To the first, the short answer is no. I’m American. I was born outside of Detroit and, anyways, my dad’s family is French-Canadian. But the other half is Italian and being the larger and noisier of the two halves of my family it was the predominant environment I grew up in. If you grew up in a large Italian-American family, you probably know what this means.
To the second, well, that’s a longer story. Bella’s Italian Bakery & Market is the culmination of stories, legends, family recipes, and some pretty epic holiday parties. So if you’re interested in how it all started, and who Bella is, I’ll do my best to weave it together.
Virginia Lodico was my maternal great-grandmother. She was our family matriarch. We all called her Nonna. She was a ferocious woman. She was born in West Virginia to Sicilian immigrants working in the coal mines, but was moved back to Italy as an infant when her mother became a widow. She grew up outside of L’Aqulia, in the Abruzzo region east of Rome. My mom told me she went there as a child and the most exciting thing to happen was when the village donkey fell in the well.
As a young woman, Nonna moved back to West Virginia when she married Sabatino Nori. They had 6 children and when he moved up to Detroit to work at Ford Motor Company, she followed behind taking a train with all of the children and ran a boarding house while he worked the assembly line. She kept chickens under the porch, made pasta and gnocchi to sell to the neighbors, and could turn a leftover chicken drumstick into a meal big enough for the family. There was always a platter of ‘white pizza’ on her counter; flat, chewy bread with lots of olive oil, salt, pepper, and rosemary. She kept a canary in her kitchen as a reminder of the coal mines.

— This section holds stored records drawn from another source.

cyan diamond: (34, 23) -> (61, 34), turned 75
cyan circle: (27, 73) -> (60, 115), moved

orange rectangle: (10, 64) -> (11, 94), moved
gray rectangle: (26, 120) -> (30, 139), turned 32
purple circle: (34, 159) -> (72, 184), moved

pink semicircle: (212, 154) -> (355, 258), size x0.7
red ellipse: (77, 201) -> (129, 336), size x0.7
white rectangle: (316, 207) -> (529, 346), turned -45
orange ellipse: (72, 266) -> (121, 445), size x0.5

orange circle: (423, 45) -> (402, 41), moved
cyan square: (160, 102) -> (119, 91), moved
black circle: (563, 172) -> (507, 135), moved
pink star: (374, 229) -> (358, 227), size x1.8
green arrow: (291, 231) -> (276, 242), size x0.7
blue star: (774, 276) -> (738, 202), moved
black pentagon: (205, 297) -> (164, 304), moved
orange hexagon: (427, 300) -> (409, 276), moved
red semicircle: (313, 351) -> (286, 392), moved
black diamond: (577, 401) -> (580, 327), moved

(Nonna making ravioli with my brother)
My other great-grandmother was Ersilia Persiani. She was from Perugia, where her husband’s family owned a salsamenteria that has become a loose inspiration for Bella’s Italian Bakery & Market. I only have three photos but they’re pretty amazing and I hope I’ve done a good job of re-creating the store in spirit – it looked like a pretty awesome place to get a prosciutto sandwich. Ersilia would make l’uovo sbattuto– the beaten egg – with sugar and vanilla to have with fruit. She picked wild dandelion greens and made little cakes with eggs, ricotta, and breadcrumbs. My mom called them grass pies, and hated them but had to eat them anyways. She was mildly horrified when I started making grass pie for the market, although I put everything between two layers of flaky pie crust and I think it’s really good. She told me not to call it grass pie because it doesn’t sound classy, but I did it anyways and that’s where that recipe came from. You should try a slice.

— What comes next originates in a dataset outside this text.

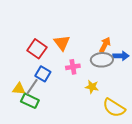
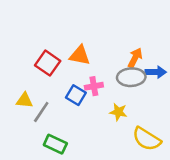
orange triangle: (62, 43) -> (80, 55), turned -42
blue square: (43, 74) -> (76, 95), moved
yellow triangle: (19, 89) -> (24, 100), moved
green rectangle: (30, 101) -> (55, 144), moved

My grandmother Irene used to laugh at restaurants that served polenta for a lot of money because that was cucina povera – food for the poor – even though we ate it at her house all the time. She’d pour it onto a huge wooden board and we’d all carve out our portions with our spoons into different shapes. When she would roast a chicken she let my brother and I fight over the “crunchy bone” – the breast cartilage – because she told us it was a special treat. We’d use the wishbone to see who got to eat it. For years I thought it was totally normal to eat the crunchy bone. Turns out it’s not.

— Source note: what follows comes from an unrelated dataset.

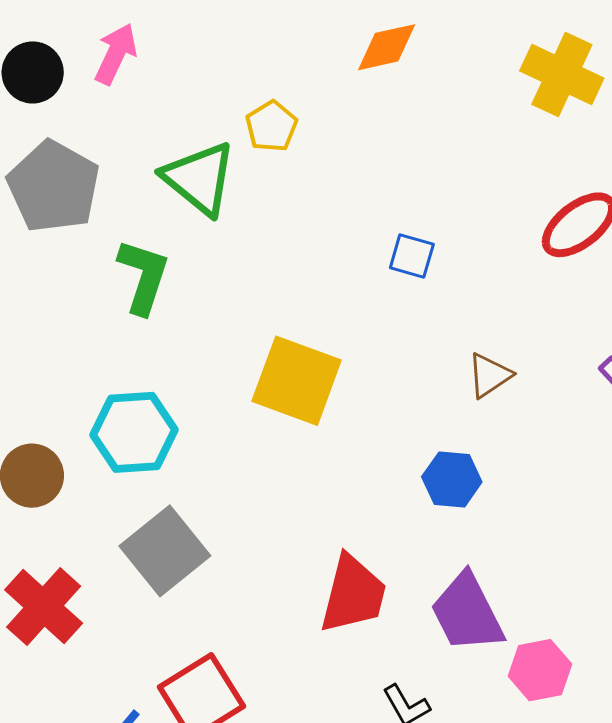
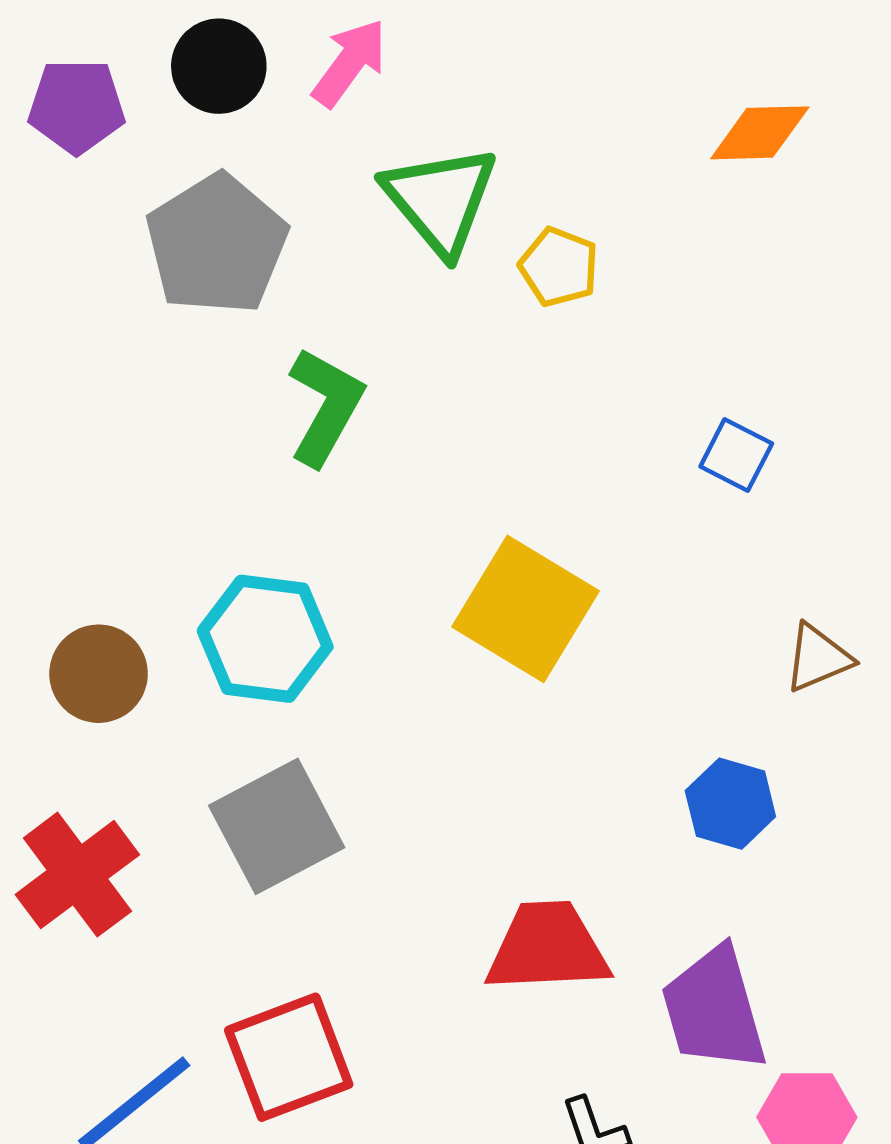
yellow pentagon: (271, 126) -> (559, 267), moved, turned -30
green triangle: (199, 178) -> (440, 200), moved
red trapezoid: (353, 594) -> (548, 947), turned -118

My mom made a lot of pies. Coffee cake. Cookies. I think she liked baking better after a childhood spent traumatized by grass pies. We would make pizzelle together every Christmas, some with anise, some without. I still use her sugar cookie recipe. We still cook together.
So who is Bella? Nonna called all the girls in the family Bella; probably because there were a lot of us and we all had dark hair and looked more or less the same and she couldn’t remember our names. Either way, it stuck and because this business has thrived on the creativity and knowledge of amazingly talented women, it seemed like a good name. And so here we are. I am looking forward to welcoming each and every one of you into the bakery. I have a bigger oven now. I hope you like the cannoli! And don’t be afraid of the grass pie.